Please count the lines of the data that contain "Doodle" and state only the total.

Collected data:
.....

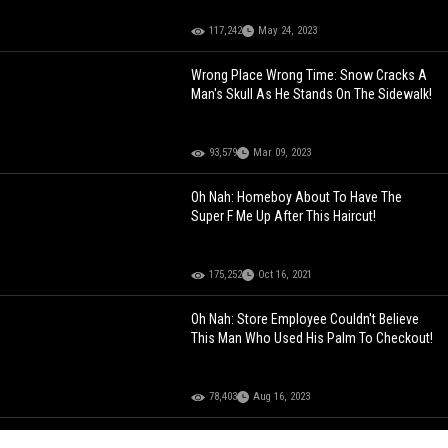
117,242
May 24, 2023
Wrong Place Wrong Time: Snow Cracks A
Man's Skull As He Stands On The Sidewalk!
93,579
Mar 09, 2023
Oh Nah: Homeboy About To Have The
Super F Me Up After This Haircut!
175,252
Oct 16, 2021
Oh Nah: Store Employee Couldn't Believe
This Man Who Used His Palm To Checkout!
78,403
Aug 16, 2023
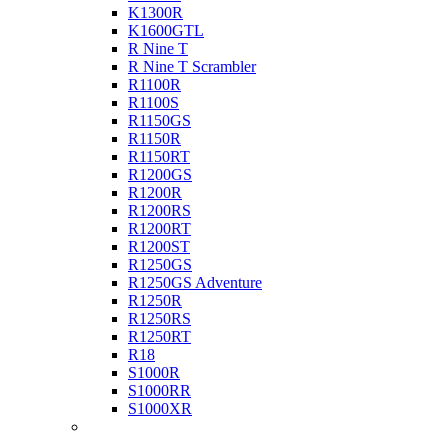
K1300R
K1600GTL
R Nine T
R Nine T Scrambler
R1100R
R1100S
R1150GS
R1150R
R1150RT
R1200GS
R1200R
R1200RS
R1200RT
R1200ST
R1250GS
R1250GS Adventure
R1250R
R1250RS
R1250RT
R18
S1000R
S1000RR
S1000XR
Buell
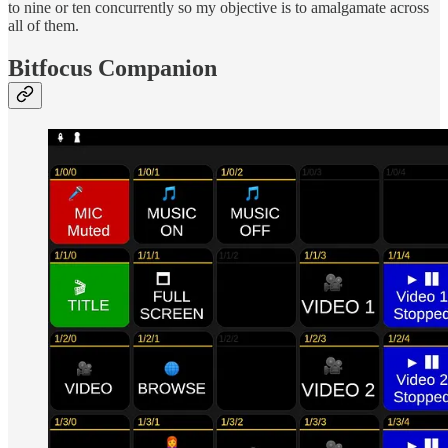
to nine or ten concurrently so my objective is to amalgamate across
all of them.
Bitfocus Companion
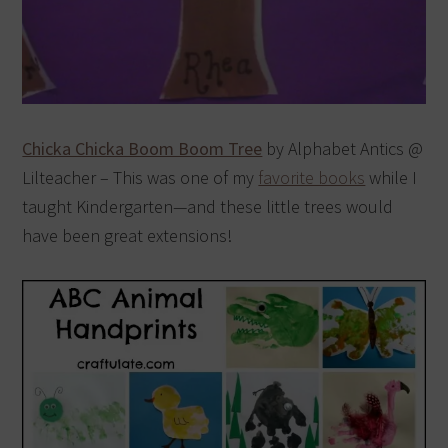
Chicka Chicka Boom Boom Tree
by Alphabet Antics @
Lilteacher – This was one of my
favorite books
while I
taught Kindergarten—and these little trees would
have been great extensions!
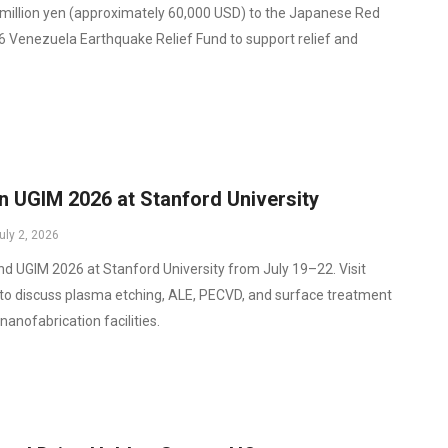
illion yen (approximately 60,000 USD) to the Japanese Red
6 Venezuela Earthquake Relief Fund to support relief and
n UGIM 2026 at Stanford University
uly 2, 2026
end UGIM 2026 at Stanford University from July 19–22. Visit
to discuss plasma etching, ALE, PECVD, and surface treatment
nanofabrication facilities.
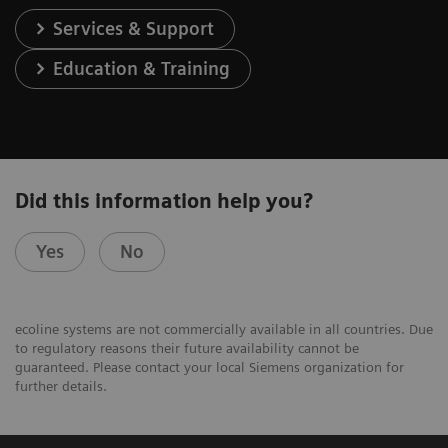
Services & Support
Education & Training
Did this information help you?
Yes
No
ecoline systems are not commercially available in all countries. Due
to regulatory reasons their future availability cannot be
guaranteed. Please contact your local Siemens organization for
further details.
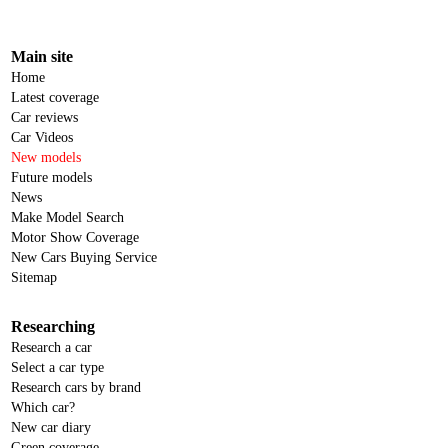
Main site
Home
Latest coverage
Car reviews
Car Videos
New models
Future models
News
Make Model Search
Motor Show Coverage
New Cars Buying Service
Sitemap
Researching
Research a car
Select a car type
Research cars by brand
Which car?
New car diary
Green coverage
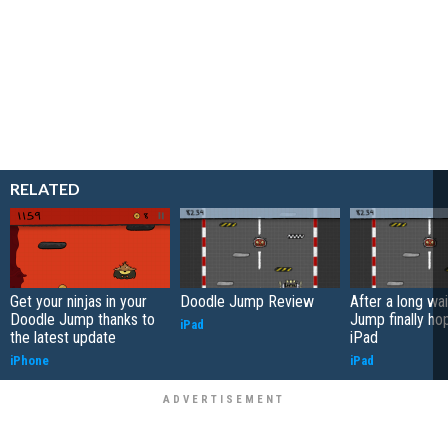
RELATED
Get your ninjas in your
Doodle Jump Review
After a long wa
Doodle Jump thanks to
Jump finally ho
iPad
the latest update
iPad
iPhone
iPad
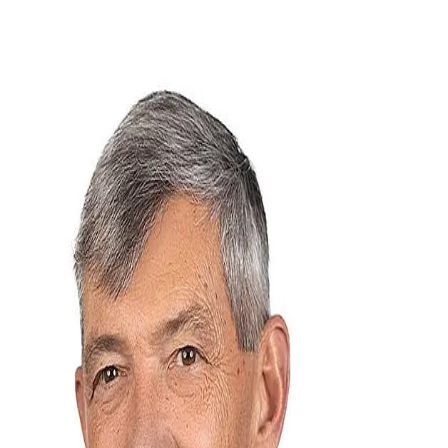
Rich Cooke
5.0
(
71
)
Howard Hanna Beverly-Hanks Real Estate
Write a Testimonial
Write a Testimonial
© 2024 Testimonial Tree, Inc.
All Rights Reserved. All trademarks, service marks, trade names,
trade dress, product names and logos appearing on this site are the
property of their respective owners. Any rights not expressly granted
are reserved.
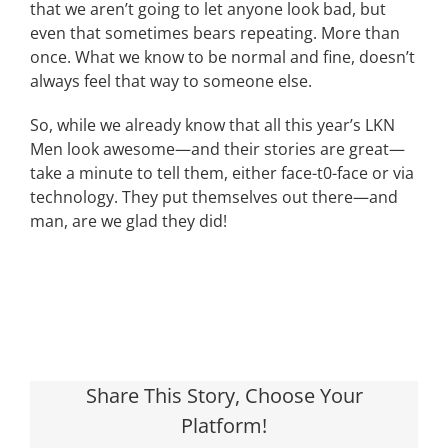
that we aren’t going to let anyone look bad, but
even that sometimes bears repeating. More than
once. What we know to be normal and fine, doesn’t
always feel that way to someone else.
So, while we already know that all this year’s LKN
Men look awesome—and their stories are great—
take a minute to tell them, either face-t0-face or via
technology. They put themselves out there—and
man, are we glad they did!
Share This Story, Choose Your
Platform!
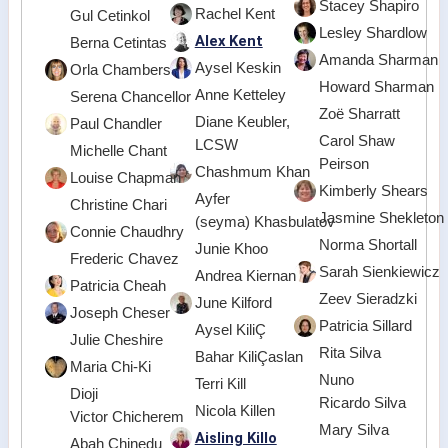
Stacey Shapiro
Rachel Kent
Gul Cetinkol
Lesley Shardlow
Alex Kent
Berna Cetintas
Amanda Sharman
Aysel Keskin
Orla Chambers
Howard Sharman
Anne Ketteley
Serena Chancellor
Zoë Sharratt
Diane Keubler,
Paul Chandler
Carol Shaw
LCSW
Michelle Chant
Peirson
Chashmum Khan
Louise Chapman
Kimberly Shears
Ayfer
Christine Chari
Jasmine Shekleton
(seyma) Khasbulatov
Connie Chaudhry
Norma Shortall
Junie Khoo
Frederic Chavez
Sarah Sienkiewicz
Andrea Kiernan
Patricia Cheah
Zeev Sieradzki
June Kilford
Joseph Cheser
Patricia Sillard
Aysel KiliÇ
Julie Cheshire
Rita Silva
Bahar KiliÇaslan
Maria Chi-Ki
Nuno
Terri Kill
Dioji
Ricardo Silva
Nicola Killen
Victor Chicherem
Mary Silva
Aisling Killo
Abah Chinedu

.....

### FINISHED EXERCISE
2